HUKUKİ DEĞERLENDİRME:
Bir şirketin borçlu kılınabilmesi ancak tüzel kişilik kazandığı tarih ile bu kişiliğin sona erdiği tarih arasındaki zaman diliminde olanaklıdır. Türk Ticaret Kanunu hükümlerine göre şirketlerin tüzel kişilikleri ticaret sicilinden silinmesiyle sona ermektedir. Ticaret silicilinden kaydı silinen ve hukuksal varlığı sona eren bir kurumun bu tarihten sonra haklara sahip olması, borçlu kılınması, temsili, yargı yerlerinden koruma istemesi mümkün değildir. Bu nedenle tasfiye edilerek tüzel kişilikleri sona eren kurumlar vergisi mükellefleri adına, tasfiyeye giriş tarihinden önceki dönemlerle ilgili olsa dahi vergilendirme yapılması mümkün bulunmamaktadır. Tüzel kişiliği sona eren ve bu nedenle borçlandırılmasına hukuken imkan bulunmayan kurumların hukuksal varlığının devam ettiği dönemlere ait olup, ikmalen veya re'sen tarhı gereken vergi ve kesilecek cezalardan sorumlu tutulacaklar konusundaki hukuki boşluk, 5520 sayılı Kanun'un 17. maddesine eklenen ve yukarıda kuralına yer verilen 9. fıkra ile giderilmiştir.
Buna göre; tüzel kişi kanuni temsilcisinin tasfiyesi tamamlanmış ve ticaret sicilinden kaydı silinmiş tüzel kişiler adına 03/07/2009 tarihinden itibaren yapılacak tasfiyeye giriş tarihinden önceki dönemlere ilişkin tarhiyatların muhatabı olabileceği, başka bir ifadeyle söz konusu tarhiyatların müteselsilen sorumlu olmak üzere kanuni temsilcilerden biri adına yapılabileceği açıktır.

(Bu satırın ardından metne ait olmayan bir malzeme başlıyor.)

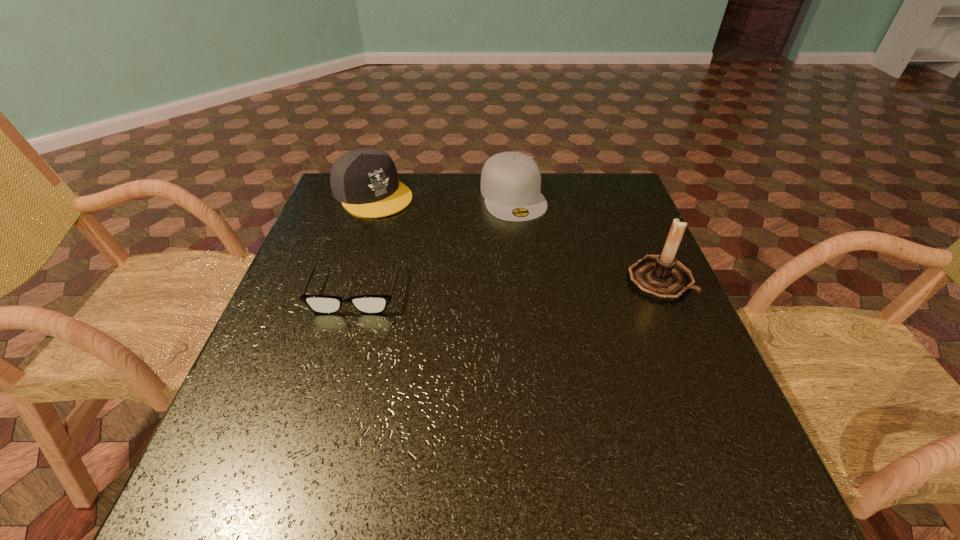 Find the location of `unoccupied position between the shortest object and the left cap`. unoccupied position between the shortest object and the left cap is located at coordinates (365, 242).

Where is `free space between the right cap and the tallest object`? The height and width of the screenshot is (540, 960). free space between the right cap and the tallest object is located at coordinates (587, 238).

Identify which object is located as the nearest to the left cap. Please provide its 2D coordinates. Your answer should be formatted as a tuple, i.e. [(x, y)], where the tuple contains the x and y coordinates of a point satisfying the conditions above.

[(510, 181)]

Find the location of a particular element. The height and width of the screenshot is (540, 960). the closest object to the second object from right to left is located at coordinates (365, 181).

Where is `vacant point that satisfies the following two spatial constraints: 1. on the front side of the right cap; 2. on the right side of the tallest object`? vacant point that satisfies the following two spatial constraints: 1. on the front side of the right cap; 2. on the right side of the tallest object is located at coordinates (521, 280). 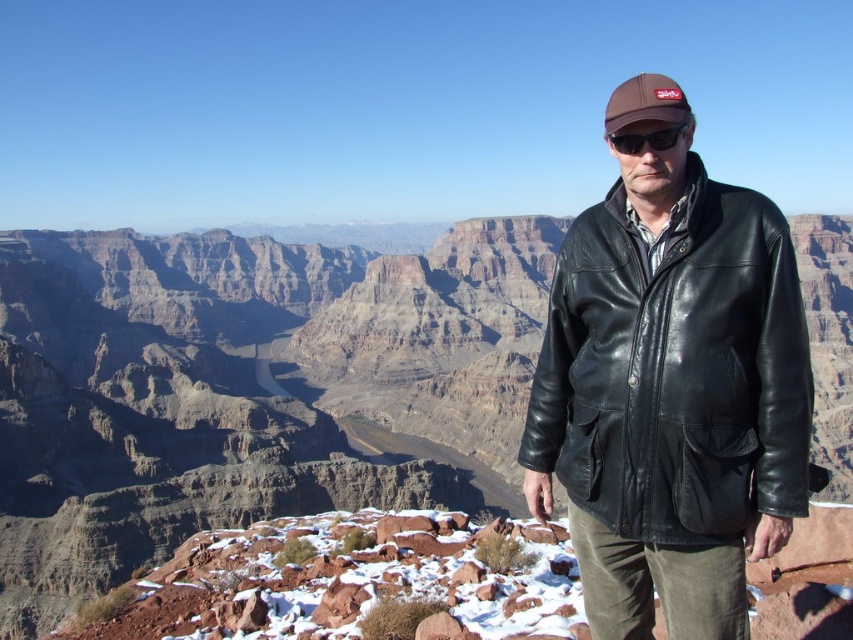 Is rugged rock canyon at center to the right of black matte sunglasses at center from the viewer's perspective?

In fact, rugged rock canyon at center is to the left of black matte sunglasses at center.

Which is in front, point (242, 506) or point (634, 141)?

Point (634, 141)

Where is `rugged rock canyon at center`? This screenshot has width=853, height=640. rugged rock canyon at center is located at coordinates (248, 388).

Between point (532, 378) and point (683, 124), which one is positioned in front?

Point (683, 124)

Is black leather jacket at right positioned behind black matte sunglasses at center?

That is False.

Between point (756, 353) and point (633, 141), which one is positioned in front?

Positioned in front is point (756, 353).

Find the location of a particular element. This screenshot has width=853, height=640. black leather jacket at right is located at coordinates tap(675, 369).

Measure the distance between point (625, 93) and camera.

Point (625, 93) is 26.76 meters away from camera.

Can you confirm if brown leather baseball hat at upper center is taller than black matte sunglasses at center?

Indeed, brown leather baseball hat at upper center has a greater height compared to black matte sunglasses at center.

Which is in front, point (663, 120) or point (657, 150)?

Yukarıda yer verilen yasal düzenlemeler uyarınca, tarhiyatın doğrudan kanuni temsilciler adına yapılabilmesi, asıl mükellefin tasfiye edilmesi ve tüzel kişiliğinin ticaret sicilinden silinmiş olması koşuluna bağlanmıştır.
Tasfiye ve iflas hallerinde ticaret şirketlerinin mükellefiyetlerinin sona erdirilmesinde süreç; Türk Ticaret Kanunu ve Kurumlar Vergisi Kanunundaki işlemler yerine getirilerek, tasfiye edilme veya iflasın kapanması tescil ve ilan edildikten sonra, tüzel kişiliğin ticaret sicili kayıtlarından terkin edilmesiyle gerçekleşmektedir.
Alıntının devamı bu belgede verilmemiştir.